Ironisnya, sebagian pejabat malah bersikap seolah-olah rakyat yang butuh mereka, bukan sebaliknya. Ketika diminta bertemu, mereka lempar jadwal. Ketika diminta solusi, mereka beri alasan. Ketika dikritik, mereka membalas dengan sombong.
Jabatan Itu Sementara, Jangan Gunakan untuk Merendahkan
Banyak pejabat lupa, bahwa kursi yang diduduki hari ini bersifat sementara. Bisa habis masa jabatan, bisa diganti, bisa dimakzulkan, bahkan bisa jatuh karena skandal. Namun sayangnya, yang sering abadi justru sikap buruknya kepada rakyat. Rakyat tidak akan ingat berapa proyek yang kamu resmikan, tapi mereka akan selalu ingat bagaimana kamu memperlakukan mereka — apakah kamu menyapa mereka saat turun ke desa, atau malah berjalan cepat menghindar demi ‘jadwal rapat yang penting’.
Sombong, Sok Sibuk, Banyak Alasan: Ciri Pejabat yang Lupa Tujuan Awal
Ciri-ciri pejabat yang sudah lupa daratan mudah dikenali:
1. Sulit ditemui rakyat.
2. Minta dilayani, bukan melayani.
3. Selalu membawa ajudan untuk menciptakan jarak.
4. Sering berkata “sudah kami proses” tanpa tindakan nyata.
5. Menanggapi kritik dengan emosi, bukan empati.
Mereka yang begini sering lupa bahwa masyarakat punya daya rekam kuat. "Pernah ketemu si pejabat itu? Iya, judes banget. Nggak mau dengerin orang desa kayak kita." Kalimat seperti itu akan terus bergema, bahkan saat mereka sudah tak lagi menjabat.
Etika dan Keteladanan Jauh Lebih Mulia daripada Gelar
Gelar bisa didapat dari kuliah. Jabatan bisa didapat dari pilkada. Tapi respek dari masyarakat hanya lahir dari sikap. Orang akan lebih hormat kepada pemimpin yang sopan, mendengar, dan jujur.
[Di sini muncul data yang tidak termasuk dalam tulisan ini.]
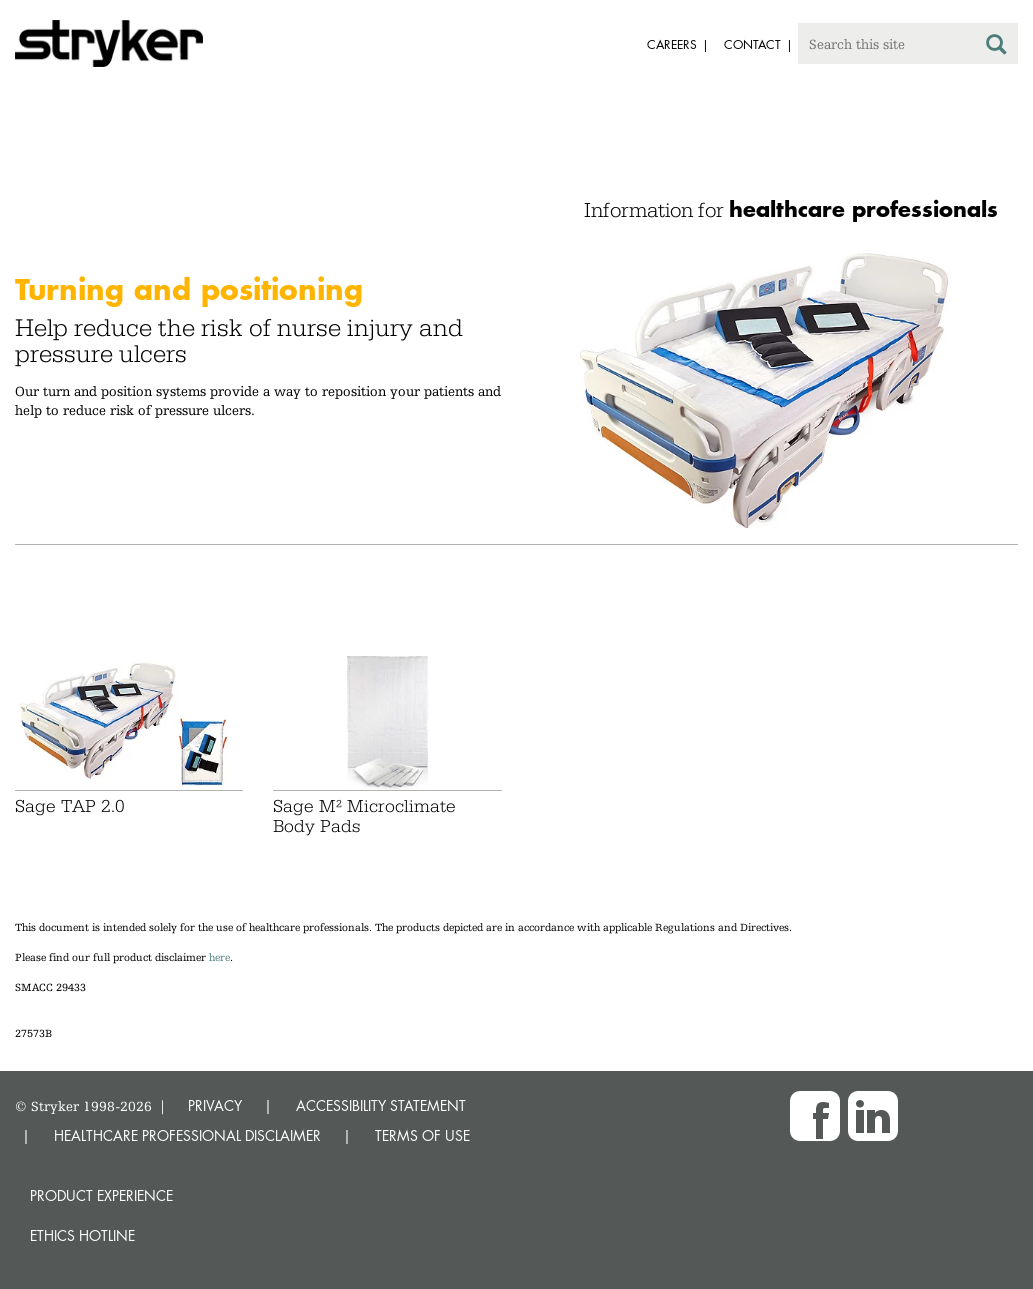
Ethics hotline (82, 1235)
Mereka tidak peduli apakah kamu lulusan luar negeri, tapi mereka peduli apakah kamu punya hati nurani.
Edukasi untuk Masyarakat: Pejabat Bukan Raja, Mereka Dibayar untuk Melayani
Masyarakat harus sadar bahwa pejabat bukanlah “atasan”. Mereka adalah pelayan masyarakat. Kita berhak bertanya, mengkritik, dan meminta penjelasan. Jangan ragu menyampaikan aspirasi. Bila pelayanan tidak berjalan semestinya, laporkan, dokumentasikan, dan jadikan bukti bahwa kita tidak buta dan tidak diam.
Untuk Para Pejabat: Sadarlah, Kau Bekerja Karena Rakyat
Ingatlah, kekuasaan itu bukan milikmu selamanya, dan uang yang kamu terima setiap bulan bukan berasal dari langit, tapi dari jerih payah masyarakat. Maka hormatilah mereka. Dengarkan. Hadir di tengah mereka bukan hanya saat kampanye, tapi saat mereka butuh kehadiranmu sebagai pemimpin.
Akhir kata, satu pesan sederhana untuk semua pejabat:
"Gajimu berasal dari rakyat, jabatannya sementara, tapi sikapmu akan dikenang selamanya, maka jadilah pemimpin yang melayani jangan sebagai penguasa yang lupa daratan."